# Marriott Vacation Privileges Card question - Maui



## BJRSanDiego (Mar 23, 2015)

When I've been in the California, Arizona and Nevada Marriott timeshares I always get a blue Vacation Privileges card after I check in (usually part of the parking pass/timeshare presentation sign-up.  It gives me 10-15% discount at some restaurants.  Not a super-duper deal, but often still worth it.  The only "dud" that I've had was the "Fire and Ice" Marriott restaurant in Tahoe.  

*I'm wondering if they also hand out these cards at the Marriott Maui Ocean Club timeshares.*  We're going to be there in about a month and was wondering.  

Also, I'm wondering what places where you can use the card on Maui are truly worth it.  What would you recommend for the restaurants that accept the card?


----------



## bastroum (Mar 23, 2015)

Lot's of Kimo/Hula pies.

We like the 10% off Sansei for sushi. Otherwise, mostly average places to eat. If you stop by Costco they have 20% discount gift card for Mala and Ruth Chris.


----------



## Southerngirl528 (Mar 23, 2015)

We just returned from almost a month at MMOC & our favorite use of our owner card was for the free chocolate soufflé with 2 entrees at Roy's. Mmmm! And walking distance too! Hula Grill offers a free dessert too with entrees for owners. Used to be their chocolate and ice cream dessert which I LOVED, now it is a pineapple upside down thing, but it's yummy too.

There was a list that they gave us with our card of offered discounts. What bugs me about the owner card is that Marriott doesn't give you a permanent one. At least we have never received one. And they don't give it to you at c/i either. We had to get it from the sales person at the desk at our Napili tower. Bleh.


----------



## BocaBoy (Mar 23, 2015)

BJRSanDiego said:


> When I've been in the California, Arizona and Nevada Marriott timeshares I always get a blue Vacation Privileges card after I check in (usually part of the parking pass/timeshare presentation sign-up.  It gives me 10-15% discount at some restaurants.  Not a super-duper deal, but often still worth it.  The only "dud" that I've had was the "Fire and Ice" Marriott restaurant in Tahoe.
> 
> *I'm wondering if they also hand out these cards at the Marriott Maui Ocean Club timeshares.*  We're going to be there in about a month and was wondering.
> 
> Also, I'm wondering what places where you can use the card on Maui are truly worth it.  What would you recommend for the restaurants that accept the card?
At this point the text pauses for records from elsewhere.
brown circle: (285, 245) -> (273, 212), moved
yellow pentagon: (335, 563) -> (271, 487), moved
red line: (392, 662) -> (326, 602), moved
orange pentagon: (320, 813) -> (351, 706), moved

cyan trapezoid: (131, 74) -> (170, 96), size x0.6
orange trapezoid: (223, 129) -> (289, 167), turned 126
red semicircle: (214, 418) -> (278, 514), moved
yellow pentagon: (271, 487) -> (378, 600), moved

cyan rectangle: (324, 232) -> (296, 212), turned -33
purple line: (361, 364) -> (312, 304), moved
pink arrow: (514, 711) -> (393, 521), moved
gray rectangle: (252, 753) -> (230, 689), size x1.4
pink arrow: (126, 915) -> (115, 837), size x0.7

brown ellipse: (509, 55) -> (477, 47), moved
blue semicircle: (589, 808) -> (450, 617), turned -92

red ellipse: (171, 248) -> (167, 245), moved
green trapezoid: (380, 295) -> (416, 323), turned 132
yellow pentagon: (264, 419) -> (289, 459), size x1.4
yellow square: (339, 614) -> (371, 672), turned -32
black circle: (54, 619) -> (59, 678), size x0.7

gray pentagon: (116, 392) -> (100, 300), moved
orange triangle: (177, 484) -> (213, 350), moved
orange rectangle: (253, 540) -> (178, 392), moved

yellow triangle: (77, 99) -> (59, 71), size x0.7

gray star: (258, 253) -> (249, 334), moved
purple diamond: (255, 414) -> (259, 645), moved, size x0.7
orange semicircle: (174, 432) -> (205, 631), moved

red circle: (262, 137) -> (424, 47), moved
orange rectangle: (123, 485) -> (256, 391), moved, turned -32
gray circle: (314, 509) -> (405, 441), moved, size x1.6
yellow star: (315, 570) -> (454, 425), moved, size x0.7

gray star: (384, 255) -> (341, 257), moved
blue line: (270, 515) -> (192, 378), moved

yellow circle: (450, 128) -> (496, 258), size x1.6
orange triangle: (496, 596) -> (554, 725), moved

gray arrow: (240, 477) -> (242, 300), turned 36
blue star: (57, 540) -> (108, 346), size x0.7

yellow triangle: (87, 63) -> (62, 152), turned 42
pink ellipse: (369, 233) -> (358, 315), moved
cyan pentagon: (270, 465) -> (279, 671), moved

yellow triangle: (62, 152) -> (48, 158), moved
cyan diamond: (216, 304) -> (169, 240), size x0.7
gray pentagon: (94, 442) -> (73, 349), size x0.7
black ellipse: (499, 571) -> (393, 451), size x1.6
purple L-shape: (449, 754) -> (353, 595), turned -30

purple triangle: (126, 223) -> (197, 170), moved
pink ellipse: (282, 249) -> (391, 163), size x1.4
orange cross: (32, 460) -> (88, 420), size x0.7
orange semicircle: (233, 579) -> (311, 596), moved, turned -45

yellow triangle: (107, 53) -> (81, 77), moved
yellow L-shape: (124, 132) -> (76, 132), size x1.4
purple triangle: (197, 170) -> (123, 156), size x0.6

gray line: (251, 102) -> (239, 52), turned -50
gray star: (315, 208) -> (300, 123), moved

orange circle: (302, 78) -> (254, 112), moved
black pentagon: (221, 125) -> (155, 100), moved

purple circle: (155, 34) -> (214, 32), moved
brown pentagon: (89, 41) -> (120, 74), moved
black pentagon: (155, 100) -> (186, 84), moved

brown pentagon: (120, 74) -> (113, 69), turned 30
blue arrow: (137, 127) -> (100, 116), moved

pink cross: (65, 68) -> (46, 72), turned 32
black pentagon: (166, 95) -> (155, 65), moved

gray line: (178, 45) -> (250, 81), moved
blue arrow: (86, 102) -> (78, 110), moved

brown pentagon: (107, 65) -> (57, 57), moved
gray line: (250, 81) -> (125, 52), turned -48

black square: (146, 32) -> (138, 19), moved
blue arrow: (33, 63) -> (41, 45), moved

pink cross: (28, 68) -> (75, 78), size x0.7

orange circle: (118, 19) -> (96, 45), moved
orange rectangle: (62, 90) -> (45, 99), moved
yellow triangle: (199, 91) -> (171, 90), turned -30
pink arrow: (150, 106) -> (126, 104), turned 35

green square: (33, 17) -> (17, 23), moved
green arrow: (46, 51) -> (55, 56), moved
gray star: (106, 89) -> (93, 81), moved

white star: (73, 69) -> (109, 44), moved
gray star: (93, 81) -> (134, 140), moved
They do have this card at MOC and it is one of the best values of the various cards in the MVCI system.  Many outstanding restaurants and a good number of retail establishments are on it, as well as the shops and restaurants at MOC.


----------



## sea&ski (Mar 23, 2015)

*Curious about Fire and Ice comment*

OP expressed a negative concerning Fire and Ice, used to be our favorite place.  Have not been there in 6+ years - what has happened to it?


----------



## DAman (Mar 23, 2015)

I was at Fire and Ice 10 days ago.  It was fine. My group of friends had a nice time.


----------



## BJRSanDiego (Mar 23, 2015)

sea&ski said:


> OP expressed a negative concerning Fire and Ice, used to be our favorite place.  Have not been there in 6+ years - what has happened to it?



Maybe I just had some unfortunate luck that is not representative of the place as it is today.

When I was there (twice) a few years ago, the food was on the grill for perhaps 20 - 30 minutes.  It was burned.  Everyone's food was coming off the grill over-cooked.  Some of the black items were unrecognizable.  

I've been at perhaps 1/2 dozen similar places and this is the only place where I left unhappy.  So, I had plenty of experience with which to compare this place.  I think that at the other places, that they had the grill much hotter (sizzling and steamy hot) and they cooked things for only a few minutes.  Working this way perhaps requires the cooks to pay more attention, but it also means that the lines will stay short as the cook time is much shorter.

I recall that at the Fire and Ice, when I was there, that there was very little steam coming from the grill.  So I think that they had the temp turned down.  I also recall that the food just sat there and wasn't being turned until about a minute or two before being loaded onto the plate.    That lead to one side being badly burned.  Also cooking this slowly lead to having about 20 people circled around the grill waiting for their food to cook.  It was wall-to-wall or elbow-to-elbow people waiting for their food to slowly cook (or burn).  It just took forever.  I spoke to the manager and he acknowledged that they had a problem that night and he too thought that their grill was not hot enough.   

The last time that I was there, I noticed one of the cooks occasionally using the same spatula for the new raw food (e.g., fish) as he did for the food being put on the plates.  This isn't a very good idea.  Don't ask me why I know this.


----------



## BocaBoy (Mar 24, 2015)

We hated Fire & Ice when we were at Timber Lodge 2-3 years ago, but it was crowded so some people obviously liked it.


----------



## pspercy (Mar 25, 2015)

BJRSanDiego said:


> *I'm wondering if they also hand out these cards at the Marriott Maui Ocean Club timeshares.*  We're going to be there in about a month and was wondering.



You can use one you might have got on a previous trip

We pick ours up at one of the MVCI carts out on the walkway by Kaanapali Beach, that way you don't get the pressure to attend the sales pitch. I told him I didn't do those any more because of our last one and he said there was a new rule that if a potentail customer gave a review of the pitch as less than "8" they didn't get their commission or other rewards.


----------